A Chinese sonar-equipped vessel, which was recently contracted to assist in the search for missing Malaysia Airlines Flight MH370, is set to leave Australia for its first of three operations in the search area. The news comes as the search for the missing Boeing 777-200 enters its final phase before efforts are called off in June.
Australia’s Joint Agency Coordination Centre said in its latest search update that Chinese vessel Dong Hai Jiu 101 has been testing its Synthetic Aperture Sonar off the west Australian coast in recent days and will drop off personnel, who were embarked only for trials, at the port of Fremantle before departing Thursday for the search area in the southern Indian Ocean.

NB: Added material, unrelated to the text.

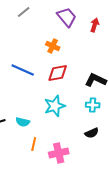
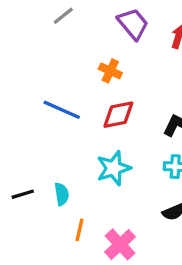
cyan semicircle: (23, 122) -> (62, 194), turned -112
pink cross: (59, 153) -> (120, 244), turned -30

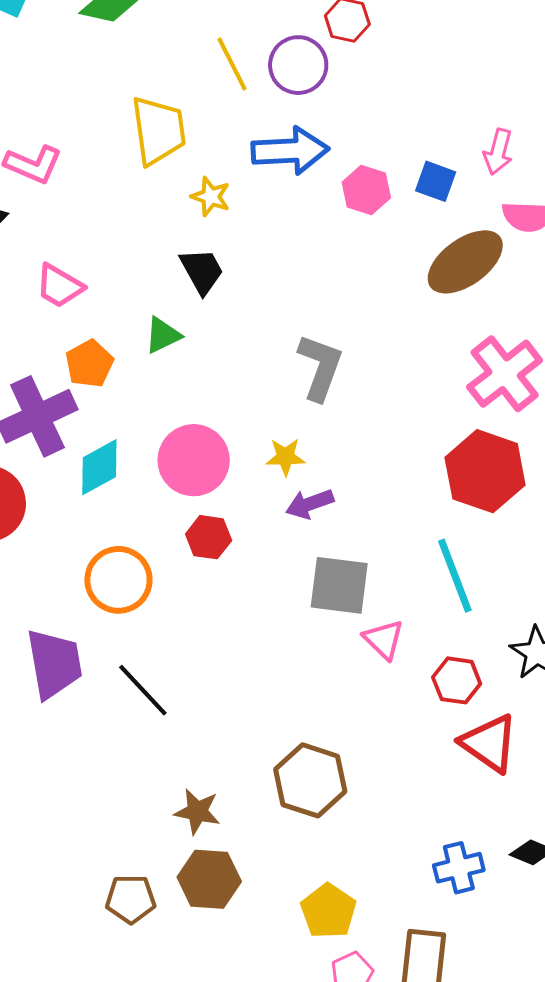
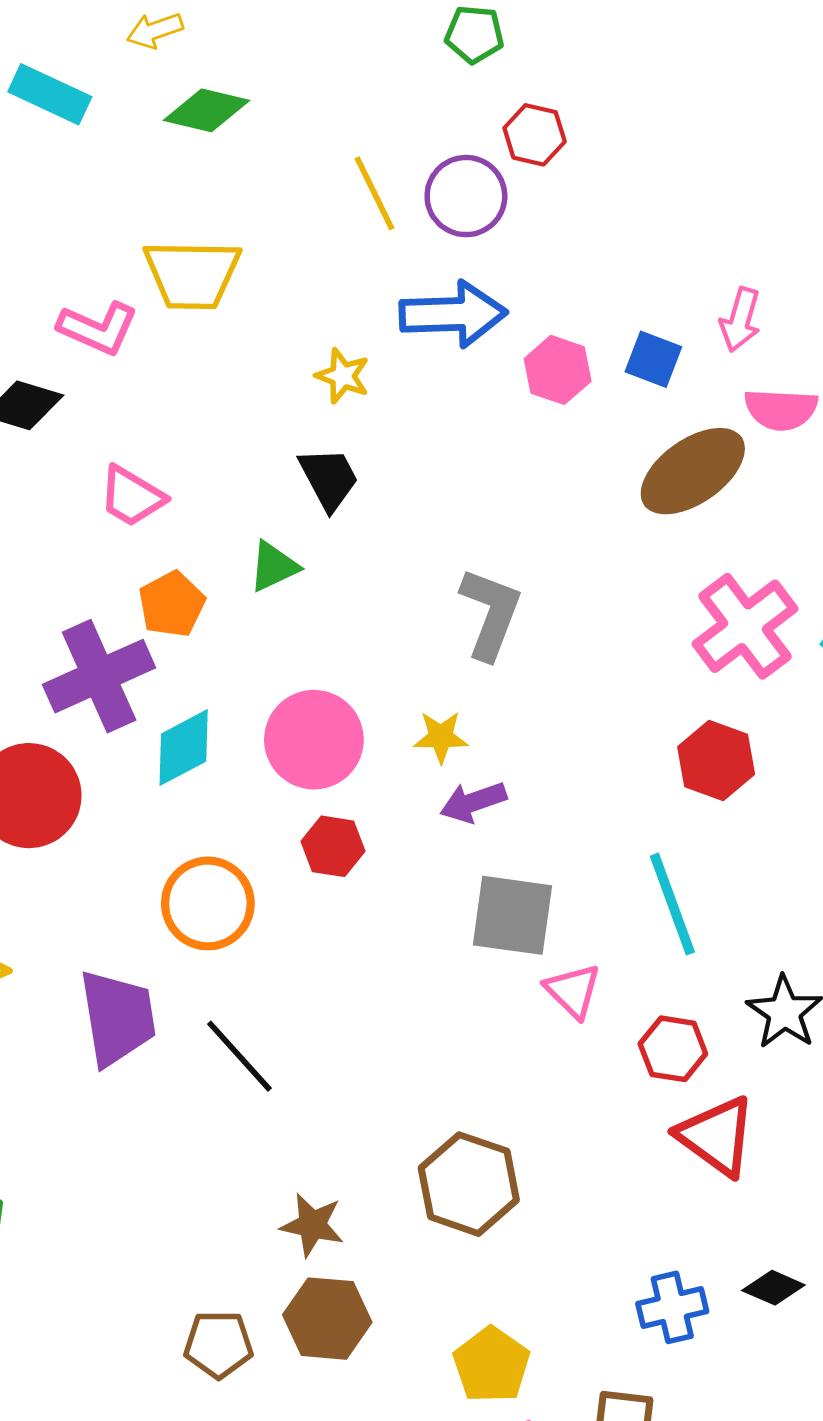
yellow trapezoid: (158, 131) -> (192, 274), moved, turned 98
red hexagon: (485, 471) -> (716, 761), size x0.7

Three other vessels have been scouring 46,330 square miles of the ocean floor to locate Flight MH370, which went missing on March 8, 2014, with 239 people on board while on its way from Kuala Lumpur to Beijing.
So far, the first and only piece of physical evidence to be recovered from the plane is a flaperon that washed ashore on France's Réunion Island in the Indian Ocean — about 2,300 miles away from the current search area — in July 2015. The multimillion-dollar search for the plane has yielded no concrete clues so far.
On Tuesday, Martin Dolan, head of the Australian Transport Safety Bureau, which is leading the hunt for Flight MH370, said that there is “a possibility” that the search for the missing plane “will not succeed.” Dolan also reportedly said that they are concerned that the search vessels may have missed the plane, which is believed to be resting on the floor of the southern Indian Ocean.
Malaysia is reportedly expected to release a report on the second anniversary of the plane’s disappearance on March 8.